Do you see the risk of a new global financial crisis in the next three to five years?
First of all, banks are much better capitalized today than they were a few years ago. A crisis like 2008 seems rather unlikely at the moment. The problem, however, is that financial crises do not repeat themselves. That would be too easy. The next crisis will be different. We all have to be very vigilant. This applies, for example, to the non-banking sector, especially asset managers. For example, what happens to the liquidity of ETFs if there is a fire sale of assets? We need a lot more information and more control.

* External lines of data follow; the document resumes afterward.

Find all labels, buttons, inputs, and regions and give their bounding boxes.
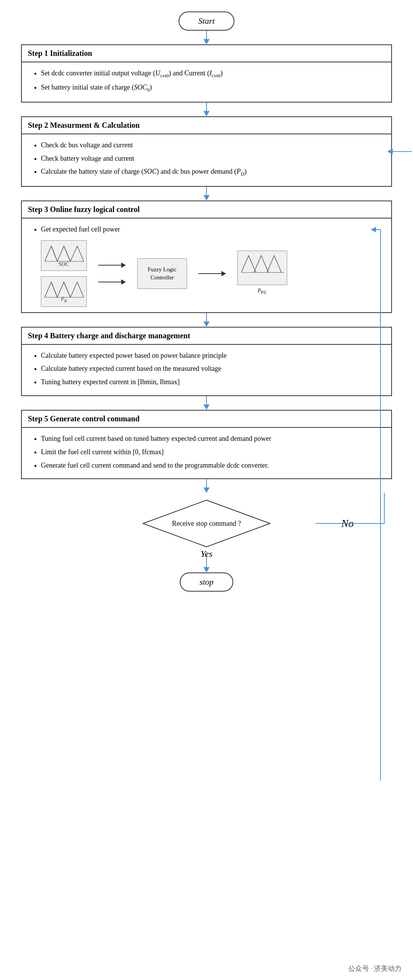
step2-bullet1: Check dc bus voltage and current [41, 140, 384, 151]
stop-label: stop [200, 577, 214, 587]
step2-bullet3: Calculate the battery state of charge (S… [41, 166, 384, 178]
feedback-vertical-line-tall [390, 130, 392, 188]
soc-membership-box: SOC [41, 240, 87, 271]
h-arrow-bottom [98, 279, 126, 285]
step2-header: Step 2 Measurment & Calculation [22, 117, 391, 134]
step1-body: Set dcdc converter initial output voltag… [22, 62, 391, 102]
arrow-start-to-step1 [8, 31, 405, 44]
fuzzy-controller-box: Fuzzy LogicController [137, 258, 187, 289]
fuzzy-controller-label: Fuzzy LogicController [148, 266, 176, 282]
arrow-step5-to-decision [8, 479, 405, 493]
h-arrow-output [198, 271, 226, 276]
step1-box: Step 1 Initialization Set dcdc converter… [21, 44, 392, 103]
start-label: Start [198, 16, 215, 26]
watermark-text: 公众号 · 济美动力 [348, 965, 402, 972]
step1-bullet1: Set dcdc converter initial output voltag… [41, 68, 384, 80]
step3-bullet1: Get expected fuel cell power [41, 224, 384, 235]
yes-label: Yes [200, 549, 212, 559]
step3-body: Get expected fuel cell power [22, 219, 391, 312]
start-terminal: Start [179, 11, 235, 31]
step5-bullet1: Tuning fuel cell current based on tuned … [41, 433, 384, 444]
watermark: 公众号 · 济美动力 [348, 964, 402, 973]
step4-body: Calculate battery expected power based o… [22, 345, 391, 395]
fuzzy-inputs: SOC Pd [41, 240, 87, 307]
step1-header: Step 1 Initialization [22, 45, 391, 62]
pfc-membership-box [237, 251, 287, 285]
step3-box: Step 3 Online fuzzy logical control Get … [21, 201, 392, 313]
stop-terminal: stop [180, 572, 234, 592]
step3-header: Step 3 Online fuzzy logical control [22, 201, 391, 219]
step5-body: Tuning fuel cell current based on tuned … [22, 428, 391, 478]
decision-diamond: Receive stop command ? Yes [141, 499, 272, 548]
fuzzy-diagram: SOC Pd [41, 240, 384, 307]
step2-box: Step 2 Measurment & Calculation Check dc… [21, 116, 392, 187]
no-feedback-arrow [315, 493, 392, 554]
step2-bullet2: Check battery voltage and current [41, 153, 384, 164]
step4-box: Step 4 Battery charge and discharge mana… [21, 327, 392, 396]
step5-header: Step 5 Generate control command [22, 411, 391, 428]
step5-box: Step 5 Generate control command Tuning f… [21, 410, 392, 479]
step1-bullet2: Set battery initial state of charge (SOC… [41, 82, 384, 94]
step4-bullet2: Calculate battery expected current based… [41, 363, 384, 374]
step4-bullet3: Tuning battery expected current in [Ibmi… [41, 377, 384, 388]
input-arrows [98, 263, 126, 285]
arrow-step3-to-step4 [8, 313, 405, 327]
step4-bullet1: Calculate battery expected power based o… [41, 350, 384, 361]
pd-membership-box: Pd [41, 276, 87, 307]
step5-bullet3: Generate fuel cell current command and s… [41, 460, 384, 471]
step2-section: Step 2 Measurment & Calculation Check dc… [21, 116, 392, 187]
arrow-step1-to-step2 [8, 103, 405, 116]
step4-header: Step 4 Battery charge and discharge mana… [22, 328, 391, 345]
decision-section: Receive stop command ? Yes No [21, 493, 392, 554]
soc-membership-svg [43, 242, 86, 264]
decision-question: Receive stop command ? [172, 520, 241, 528]
output-group: PFC [237, 251, 287, 297]
pfc-label: PFC [258, 287, 267, 297]
arrow-step4-to-step5 [8, 396, 405, 410]
step2-body: Check dc bus voltage and current Check b… [22, 134, 391, 186]
h-arrow-top [98, 263, 126, 268]
pd-membership-svg [43, 278, 86, 300]
step5-bullet2: Limit the fuel cell current within [0, I… [41, 447, 384, 458]
arrow-step2-to-step3 [8, 187, 405, 201]
flowchart: Start Step 1 Initialization Set dcdc con… [0, 0, 413, 615]
pfc-membership-svg [239, 253, 286, 276]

Europe's banks are lagging far behind their US competitors, and not least the major German banks Deutsche Bank and Commerzbank are seen by many as problem children. How worried are they about Europe's banks?
Europe has started to recognize banks’ issues in the crisis later and more slowly. The situation was quite different in the USA - alongside the more aggressive fiscal and monetary policy. That said, progress has been made in Europe on non performing loans. What worries me is that the EU banking union that was decided in 2012 has not yet been fully implemented. For example, the Edis deposit guarantee scheme is missing. That is regrettable. The banking sector and banking supervision are still too national. Cross-border activities are still too limited within the euro area.
This would hardly change if Deutsche Bank and Commerzbank were to merge in Germany or Bankia and Sabadell in Spain.
I do not comment on specific banks. If Europe wants to compete globally with the US and China, it needs strong European players.
Let us conclude by returning to monetary policy, with a view to the future: There is currently a debate raging, especially in the USA, about a new framework for central banks. One of the issues under discussion is "average inflation targeting", in which past mistakes must be compensated for in the future - in both directions. Does monetary policy need a new framework?
Basically, it is always right to think about one's own actions and to question them. However, central banks should only change their framework if they are one hundred percent sure that another will really deliver better results than the current one. Central banks must be extremely cautious. Otherwise, there is an issue of communication. At the moment I see no convincing evidence that any other framework would really be better than the one we have. In my view, it would be premature to initiate a regime change at this time.
In the Fed, the discussion is obviously also raging with the idea of wanting to tolerate inflation above the 2 per cent target - after years below the target value. What do you think?
The Fed has always said that its inflation target is symmetrical. So after a phase of undershooting the target, a phase of overshooting is not a big surprise and is appropriate. What is crucial is that the Fed clearly communicates its intentions. Inflation expectations must remain anchored at the inflation target.
Criticism of the central banks has increased worldwide. Do you see the danger that the era of independent central banks could come to an end?
I wouldn't go that far. But it is absolutely crucial to preserve the independence of central banks. That means not expecting too much from them and not overburdening them with tasks they are not mandated for. Because at some point it will become highly political and a threat to independence. The central banks should focus on price stability [and on growth where it is their mandate], not on financial stability, not on securing the sustainability of public debt. We should simply let the central banks do their job - and that is the best guarantee that people's purchasing power will remain secure.